I will never forget the first time I saw my daughter being openly excluded at school. I was volunteering in the classroom that day and it was “free play” time. The kids all scattered to different parts of the room–dress up area, blocks, the soft shag rug to read, and the art table. I saw Callie approach a group of girls near the art easels (she has always loved art). I saw the first girl give her a side eye and shift her body away from Callie putting her back slightly to her. One by one the other girls followed suit, forming a circle with their backs to Callie.
A circle in which Callie was not included.
Part of me wanted to scream. Another part of me wanted to make sure she never interacted with those girls again. Part of me felt so sad for those girls (and their parents).

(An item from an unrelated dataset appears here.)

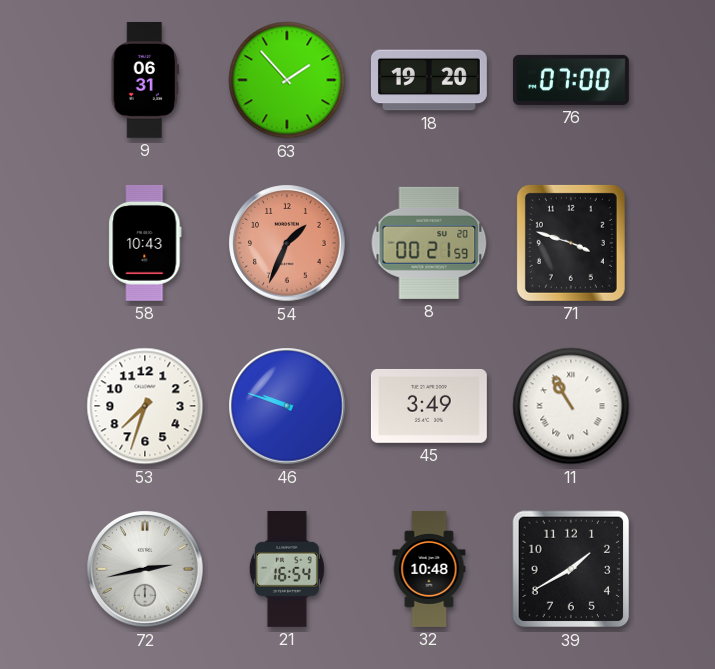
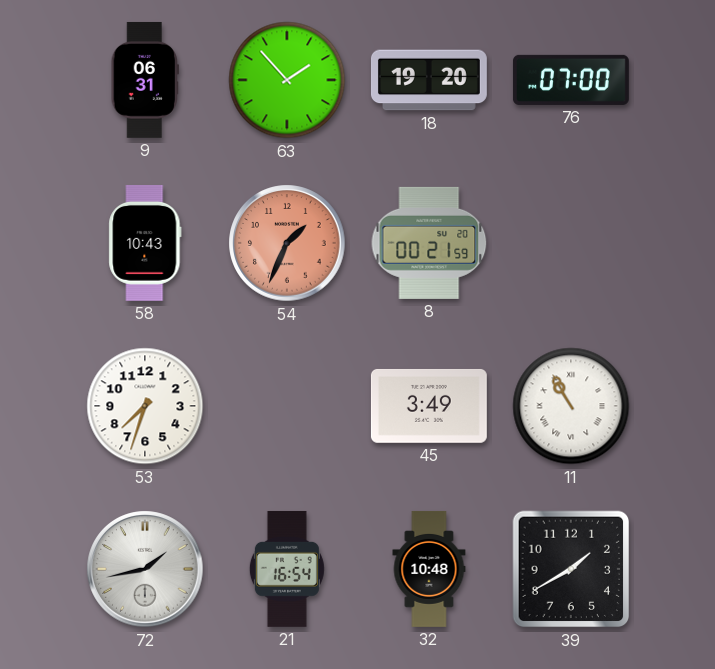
71: 3:48 -> none
46: 9:48 -> none
72: 2:43 -> 1:43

Inclusion is a word that gets used frequently in the disability community. And inclusion is much more than my broken heart over Callie being excluded from the art area in first grade. I worry about a world where she is not afforded the same access to things, the same opportunities, or where her unique way of moving around in the world is not considered.
Here’s a fun fact: In 2021, only 19.1% of persons with a disability were employed, as stated by the U.S. Bureau of Labor, and 29% of workers with a disability were employed part-time, compared with 16% of those with no disability.
Inclusion needs to be a priority from birth. Making it a social norm for neurotypical children to cultivate deep relationships with disabled children will provide more opportunities for those children in the future. My daughter’s peers will feel less uncertainty about her value if they are learning alongside her from the start. Because of inclusion, these relationships naturally develop, enhancing the lives and emotional IQ of her peers, and those peers will in turn will learn to advocate for her and the disabled community, not just in adolescence, but well into adulthood.
When a portion of the population is excluded from quality health care, inclusive early education, social involvement, higher learning opportunities, access to local playgrounds/business/parks/movie theaters, they will fail to flourish. All humans need friends, purpose, and health-related resources. All humans have inherent worth regardless of their abilities. All humans deserve the opportunity to meet their highest potential.
So how can you help?
Taking small actions to start a conversation in your home from an early age will aid in creating an inclusive society. Here’s five of our favorite ways to bring inclusivity to your world.
Create a diverse library.
Read books that show diversity—not just in race or gender, but in ability. You can have so many meaningful conversations about disabilities and what they mean because of books. It’s such an easy way to start a conversation on the topic (in a safe environment like your home) and helps avoid uncomfortable statements while in public.
Use the right language in your home.
It’s always people first. Don’t refer to Jack as the “blind boy in your class,” or say “You know, the girl in the wheelchair in your class, Sally?” These types of statements discount the value and worth of the individual–negating the entire person they are outside of their disability. Jack is not “just a blind boy,” but he also has blond hair, wears his favorite color blue every day, is a great big brother and loves soccer. Using the right language from the start will create an atmosphere where the diagnosis is secondary, not the main focus.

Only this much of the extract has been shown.